Sister Helen Prejean’s soft-spoken words floated across Alumni Hall at Ivy Tech Community College Kokomo Wednesday morning.
“‘Love your neighbor as yourself,’ Jesus said, and as a beginner nun I tried earnestly to love my neighbor: the children I taught, their parents, my fellow teachers, my fellow nuns,” she said. “But for a long time, the circle of my loving care was small and, for the most part, included only white, middle-class people like me. But one day I woke up to Jesus’ deeper challenge to love the outcast, the criminal, the underdog. So I packed my stuff and moved into a noisy, violent housing project in an African-American neighborhood in New Orleans. … I changed from being a nun who only prayed for the suffering world to a nun with my sleeves rolled up, living my prayer.”
Award-winning radio producer Dan Gediman stopped the audio recording he’d been playing for Ivy Tech students, faculty and staff. And for a moment, Alumni Hall fell silent.
In the past eight years, 150,000 people from more than 100 countries have submitted essays to Gediman for the “This I Believe” project. Prejean’s might be his favorite.
Not only does Prejean examine what she believes, she also takes a look at whether she is living those beliefs, he told the students.
Gediman said that’s the whole point of the project.
Edward R. Murrow launched the “This I Believe” radio program in 1951 at a time when people were scared and confused.
“We hardly need to be reminded that we are living in an age of confusion,” Murrow said during the program’s first broadcast. “A lot of us have traded in our beliefs for bitterness and cynicism, or for a heavy package of despair, or even a quivering portion of hysteria. Opinions can be picked up cheap in the marketplace, while such commodities as courage and fortitude and faith are in alarmingly short supply.”
His radio program ended in the mid-1950s.
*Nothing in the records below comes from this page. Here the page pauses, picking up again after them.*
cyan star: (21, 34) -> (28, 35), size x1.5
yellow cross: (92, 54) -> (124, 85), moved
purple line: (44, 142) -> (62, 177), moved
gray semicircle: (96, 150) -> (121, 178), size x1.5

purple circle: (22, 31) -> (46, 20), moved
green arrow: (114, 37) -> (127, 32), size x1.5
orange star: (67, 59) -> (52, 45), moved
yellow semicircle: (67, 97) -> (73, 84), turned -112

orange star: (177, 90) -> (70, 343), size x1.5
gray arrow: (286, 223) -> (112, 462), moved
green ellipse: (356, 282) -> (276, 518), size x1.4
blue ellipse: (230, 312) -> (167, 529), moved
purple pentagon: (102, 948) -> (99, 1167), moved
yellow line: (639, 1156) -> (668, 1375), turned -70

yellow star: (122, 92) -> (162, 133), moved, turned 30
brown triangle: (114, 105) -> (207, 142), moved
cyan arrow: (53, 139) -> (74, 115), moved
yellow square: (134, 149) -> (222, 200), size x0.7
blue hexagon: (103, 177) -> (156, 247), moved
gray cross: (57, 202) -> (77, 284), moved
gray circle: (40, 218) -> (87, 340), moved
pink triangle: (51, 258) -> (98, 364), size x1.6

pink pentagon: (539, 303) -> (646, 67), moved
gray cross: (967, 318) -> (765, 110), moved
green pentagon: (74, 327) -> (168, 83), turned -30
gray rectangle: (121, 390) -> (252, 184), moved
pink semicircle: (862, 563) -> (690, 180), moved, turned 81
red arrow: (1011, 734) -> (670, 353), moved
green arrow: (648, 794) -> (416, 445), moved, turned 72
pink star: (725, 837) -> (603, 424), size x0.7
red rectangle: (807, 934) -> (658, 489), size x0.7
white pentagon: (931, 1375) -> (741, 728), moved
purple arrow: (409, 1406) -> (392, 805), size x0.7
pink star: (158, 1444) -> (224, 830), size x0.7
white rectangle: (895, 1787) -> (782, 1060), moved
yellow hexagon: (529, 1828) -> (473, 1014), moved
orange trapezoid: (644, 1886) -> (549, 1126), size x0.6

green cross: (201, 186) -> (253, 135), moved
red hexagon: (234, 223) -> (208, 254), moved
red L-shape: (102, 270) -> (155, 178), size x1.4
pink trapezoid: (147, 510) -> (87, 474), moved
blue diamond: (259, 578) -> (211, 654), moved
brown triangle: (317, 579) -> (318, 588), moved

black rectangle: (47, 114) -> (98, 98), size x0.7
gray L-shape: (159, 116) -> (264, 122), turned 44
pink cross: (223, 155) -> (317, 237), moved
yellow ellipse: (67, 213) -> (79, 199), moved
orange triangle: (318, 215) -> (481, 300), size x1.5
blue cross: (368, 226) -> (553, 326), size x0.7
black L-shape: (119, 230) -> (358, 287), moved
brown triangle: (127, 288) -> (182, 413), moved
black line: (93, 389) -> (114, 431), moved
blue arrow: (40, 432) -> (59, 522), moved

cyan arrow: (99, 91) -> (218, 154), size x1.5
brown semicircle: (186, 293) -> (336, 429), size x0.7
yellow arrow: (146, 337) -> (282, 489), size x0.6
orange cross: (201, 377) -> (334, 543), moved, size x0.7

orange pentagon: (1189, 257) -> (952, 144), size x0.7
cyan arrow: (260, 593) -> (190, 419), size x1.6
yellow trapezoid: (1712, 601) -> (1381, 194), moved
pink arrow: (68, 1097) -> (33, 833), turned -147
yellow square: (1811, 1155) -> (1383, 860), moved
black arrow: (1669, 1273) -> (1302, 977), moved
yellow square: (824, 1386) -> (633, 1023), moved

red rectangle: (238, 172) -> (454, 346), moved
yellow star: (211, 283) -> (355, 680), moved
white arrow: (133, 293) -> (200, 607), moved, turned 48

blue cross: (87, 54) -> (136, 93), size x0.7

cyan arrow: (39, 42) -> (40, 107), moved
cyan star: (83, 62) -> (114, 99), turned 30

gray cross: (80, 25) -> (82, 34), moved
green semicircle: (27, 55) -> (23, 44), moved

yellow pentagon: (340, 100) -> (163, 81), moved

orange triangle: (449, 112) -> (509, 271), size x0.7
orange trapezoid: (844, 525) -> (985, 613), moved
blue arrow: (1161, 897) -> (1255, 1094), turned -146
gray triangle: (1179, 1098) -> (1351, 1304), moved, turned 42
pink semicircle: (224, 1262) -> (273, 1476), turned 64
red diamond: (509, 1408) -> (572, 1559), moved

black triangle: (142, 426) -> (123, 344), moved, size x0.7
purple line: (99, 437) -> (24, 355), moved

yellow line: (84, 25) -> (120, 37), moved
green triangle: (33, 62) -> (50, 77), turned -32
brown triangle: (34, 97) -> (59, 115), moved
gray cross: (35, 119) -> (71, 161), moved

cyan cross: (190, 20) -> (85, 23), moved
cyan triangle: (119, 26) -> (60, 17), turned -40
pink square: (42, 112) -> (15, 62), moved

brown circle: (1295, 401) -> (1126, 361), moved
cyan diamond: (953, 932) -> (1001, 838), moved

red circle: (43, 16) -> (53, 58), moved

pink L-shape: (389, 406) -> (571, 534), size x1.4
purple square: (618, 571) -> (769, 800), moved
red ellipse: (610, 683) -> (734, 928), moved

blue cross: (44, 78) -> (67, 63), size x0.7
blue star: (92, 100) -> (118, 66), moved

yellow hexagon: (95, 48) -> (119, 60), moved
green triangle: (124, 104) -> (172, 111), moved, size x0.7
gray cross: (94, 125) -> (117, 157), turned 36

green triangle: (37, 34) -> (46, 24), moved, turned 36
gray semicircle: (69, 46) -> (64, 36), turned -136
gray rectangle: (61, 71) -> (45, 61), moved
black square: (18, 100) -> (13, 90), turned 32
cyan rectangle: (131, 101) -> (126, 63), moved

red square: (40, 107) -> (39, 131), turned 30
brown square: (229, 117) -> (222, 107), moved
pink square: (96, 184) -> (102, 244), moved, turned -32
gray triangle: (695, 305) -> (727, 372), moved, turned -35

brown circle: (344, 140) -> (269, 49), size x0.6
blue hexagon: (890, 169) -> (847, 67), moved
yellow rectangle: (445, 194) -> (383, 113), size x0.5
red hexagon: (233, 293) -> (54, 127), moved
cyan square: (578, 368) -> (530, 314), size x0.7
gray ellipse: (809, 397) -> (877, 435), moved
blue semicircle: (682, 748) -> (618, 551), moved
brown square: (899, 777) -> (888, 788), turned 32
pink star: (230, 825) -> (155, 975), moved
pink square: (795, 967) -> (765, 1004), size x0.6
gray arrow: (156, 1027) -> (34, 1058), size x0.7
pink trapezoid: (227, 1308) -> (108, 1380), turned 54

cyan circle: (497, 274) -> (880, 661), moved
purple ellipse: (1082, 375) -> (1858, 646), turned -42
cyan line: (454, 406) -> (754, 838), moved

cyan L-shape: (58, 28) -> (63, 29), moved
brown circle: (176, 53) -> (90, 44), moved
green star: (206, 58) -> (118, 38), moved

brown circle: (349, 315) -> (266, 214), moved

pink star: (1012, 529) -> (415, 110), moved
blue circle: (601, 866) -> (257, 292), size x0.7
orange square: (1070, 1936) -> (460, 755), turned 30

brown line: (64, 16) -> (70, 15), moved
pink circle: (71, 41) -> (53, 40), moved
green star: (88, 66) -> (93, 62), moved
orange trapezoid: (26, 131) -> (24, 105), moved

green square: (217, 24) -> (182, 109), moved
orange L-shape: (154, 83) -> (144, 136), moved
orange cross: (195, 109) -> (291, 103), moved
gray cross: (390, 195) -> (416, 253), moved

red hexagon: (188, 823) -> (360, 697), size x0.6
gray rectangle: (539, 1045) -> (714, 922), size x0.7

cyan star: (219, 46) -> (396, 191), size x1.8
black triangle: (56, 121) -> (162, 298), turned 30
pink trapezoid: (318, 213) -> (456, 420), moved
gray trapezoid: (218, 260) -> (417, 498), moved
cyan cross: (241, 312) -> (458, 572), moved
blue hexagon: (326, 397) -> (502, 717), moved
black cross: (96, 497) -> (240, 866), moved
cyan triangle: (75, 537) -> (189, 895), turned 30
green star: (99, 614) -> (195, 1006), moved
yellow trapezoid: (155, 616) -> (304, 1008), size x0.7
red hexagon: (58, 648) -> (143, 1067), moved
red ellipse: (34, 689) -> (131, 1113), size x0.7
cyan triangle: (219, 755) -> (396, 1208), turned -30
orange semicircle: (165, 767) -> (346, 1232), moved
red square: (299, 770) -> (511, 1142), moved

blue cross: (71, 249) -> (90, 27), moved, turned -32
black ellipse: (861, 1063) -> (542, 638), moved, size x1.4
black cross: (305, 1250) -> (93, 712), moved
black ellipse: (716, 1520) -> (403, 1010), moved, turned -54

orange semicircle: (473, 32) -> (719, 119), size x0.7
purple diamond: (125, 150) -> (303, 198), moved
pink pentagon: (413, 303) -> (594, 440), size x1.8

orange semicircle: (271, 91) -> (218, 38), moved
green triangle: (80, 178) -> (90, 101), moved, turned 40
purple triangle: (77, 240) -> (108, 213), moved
Fifty years later, Gediman resurrected it. He initially hoped some new belief essays would air on the radio once a week for at least a year.
The program became wildly popular, though. People in China and Egypt and all around the globe listen to the weekly series via podcast.
Now, Ivy Tech Kokomo region is joining the movement.
Students throughout the region are reading “This I Believe II” as part of a campus-wide initiative to incorporate a common book into all classes and programs.
It’s really taken off, said Ethan Heicher, assistant vice chancellor of academic affairs for the region. Faculty teaching health classes have especially embraced it, he said.
This semester, students are reading the book and discussing its essays in class. Next semester, they’ll start talking about their own core beliefs and writing their own essays, Heicher said.
Students will submit them to Gediman’s This I Believe Inc. in hopes that some of them will be published someday. The nonprofit is considering publishing a “This I Believe Indiana” since it’s had so many submissions from the Hoosier state, Gediman said.
But that’s not the real goal of the project, Heicher said. He wants this book to bring students together.
“There was a real need to build a sense of community here,” he said. “When they meet in the commons, when they meet outside of class, they’ll have something to talk about.”
Heicher said the program has been used on college campuses throughout the country, both in academics and in student life initiatives.
“This is a really good way to let people get to know each other on a deeper level,” he said.